Mathematics, level: Senior
Posted Sun Oct 27 09:16:28 PST 2002 by Randall Hudson (Rlostsoul53@aol.com).
Rogers School District, Rogers, USA
Concepts Taught: Inductive/Deductive Proofs

Inductive Proof vs. Deductive Proof

Have a squares table on the board before class begins.

Explain definition of an inductive proof: An inductive proof is where mathematical statements are justified by examples. We look at a data set and based on a characteristic of the data set believe that the characteristic is proven by the fact that it is always present in our data set. Our inductive proof is made stronger by adding elements to our data set that continue to have the characteristic. If we ever find an element of our data set that does not have the characteristic our inductive proof is null and void!

Ask the students if they see anything interesting about the numbers in the squares table. Hopefully someone will say, 'There are no 2's, 3's, 7's, or 8's' in the ones place.

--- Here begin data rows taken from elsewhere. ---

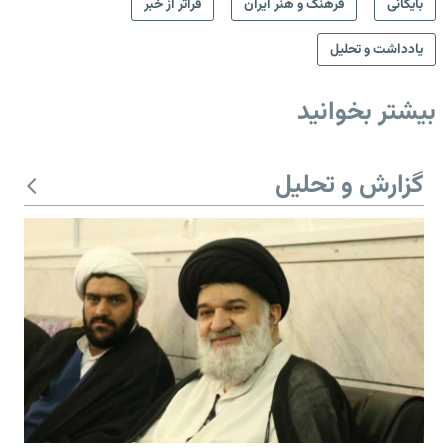
بایگانی
فرهنگ و هنر ایران
فراتر از خبر
یادداشت و تحلیل
بیشتر بخوانید
گزارش و تحلیل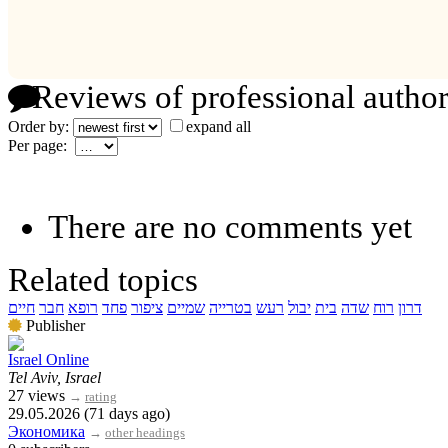
Reviews of professional author
Order by:
expand all
Per page:
There are no comments yet
Related topics
דרון
רוח
שדה
בית
יבול
רעש
בטרייה
שמיים
ציפור
פחד
רופא
חבר
חיים
Publisher
Israel Online
Tel Aviv, Israel
27 views
→
rating
29.05.2026 (71 days ago)
Экономика
→
other headings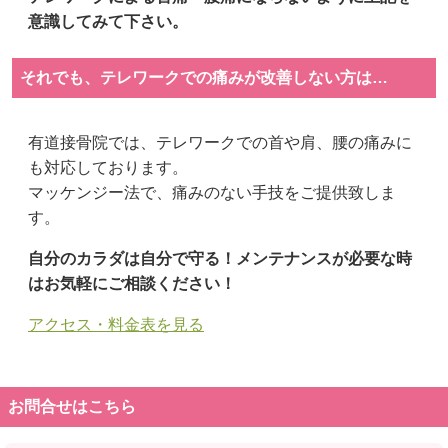
意識してみて下さい。
それでも、テレワークでの痛みが改善しない方は…
有道接骨院では、テレワークでの首や肩、腰の痛みに
も対応しております。
マッケンジー法で、痛みのない手技をご提供致しま
す。
自分のカラダは自分で守る！メンテナンスが必要な時
はお気軽にご相談ください！
アクセス・料金表を見る
お問合せはこちら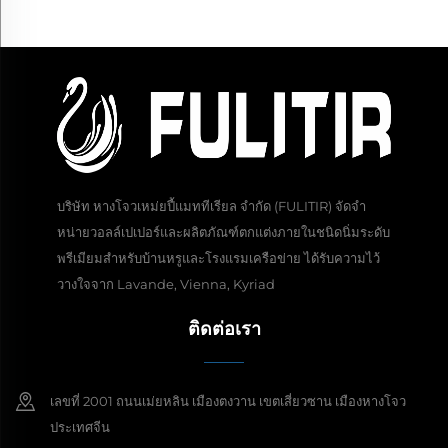
บริษัท หางโจวเหม่ยปี้แมททีเรียล จำกัด (FULITIR) จัดจำ
หน่ายวอลล์เปเปอร์และผลิตภัณฑ์ตกแต่งภายในชนิดนิ่มระดับ
พรีเมียมสำหรับบ้านหรูและโรงแรมเครือข่าย ได้รับความไว้
วางใจจาก Lavande, Vienna, Kyriad
ติดต่อเรา
เลขที่ 2001 ถนนเม่ยหลิน เมืองตงวาน เขตเสี่ยวซาน เมืองหางโจว
ประเทศจีน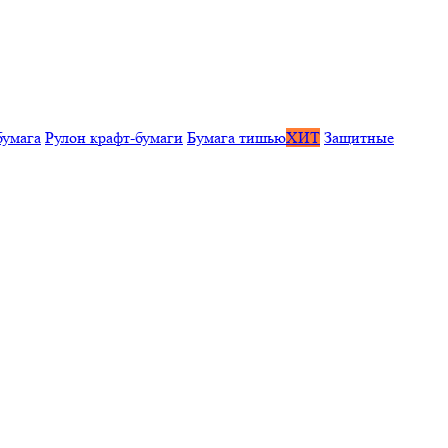
бумага
Рулон крафт-бумаги
Бумага тишью
ХИТ
Защитные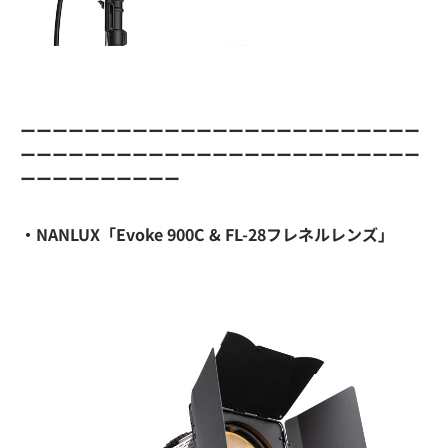
ーーーーーーーーーーーーーーーーーーーーーーーーー
ーーーーーーーーーーーーーーーーーーーーーーーーー
ーーーーーーーーーー
・NANLUX「Evoke 900C & FL-28フレネルレンズ」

Then say, 'So, our characteristic is that a whole number squared will not have a 2, 3, 7, or 8 in its ones' digit place. None of the elements in our data set have a 2, 3, 7, or 8 in their ones' digit place so we have an inductive proof that a whole number squared will not have a 2, 3, 7, or 8 in its ones' place. We can add elements to our table to see if it's true for them also. (Do so). And you see that it is. Incidentally, by adding elements we have strengthened our inductive proof. But we don't absolutely know that our proof is true because if we keep adding elements maybe we would eventually find one that did have a 2, 3, 7, or 8 in its ones' digit place. And if we found just one it would destroy our proof. You can see that an inductive proof is weaker than we would like.'

Continuing, 'Now let's look at deductive proofs. A deductive proof if where we have one or more indisputable facts that necessarily mean that something is true. This is a 'strong' proof. If the facts we use to support the truth of our characteristic are true, then the characteristic must also be true. For example, if I tell you that if a person has a million dollars then they are a millionaire, and then tell you that Susan has a million dollars, we could form a deductive proof and claim that Susan is a millionaire. Now if it is really true that Susan has a million dollars, it is also true that she is a millionaire. No getting around it. This is the kind of proof we want to have in mathematics. But deductive proofs are harder to do than inductive proofs.'

'I now invite the class to think up a deductive proof to show that whole numbers squared cannot have a 2, 3, 7, or 8 in their ones' digit place.'

See how they do.

0x0=0 1x1=1 2x2=4 3x3=9 4x4=16 5x5=25 6x6=36 7x7=49 8x8=64 9x9=81 these are the only possibilities for whole numbers squared one's digit to be: 0, 1, 4, 5, 6, or 9. Thus they cannot be 2, 3, 7, or 8.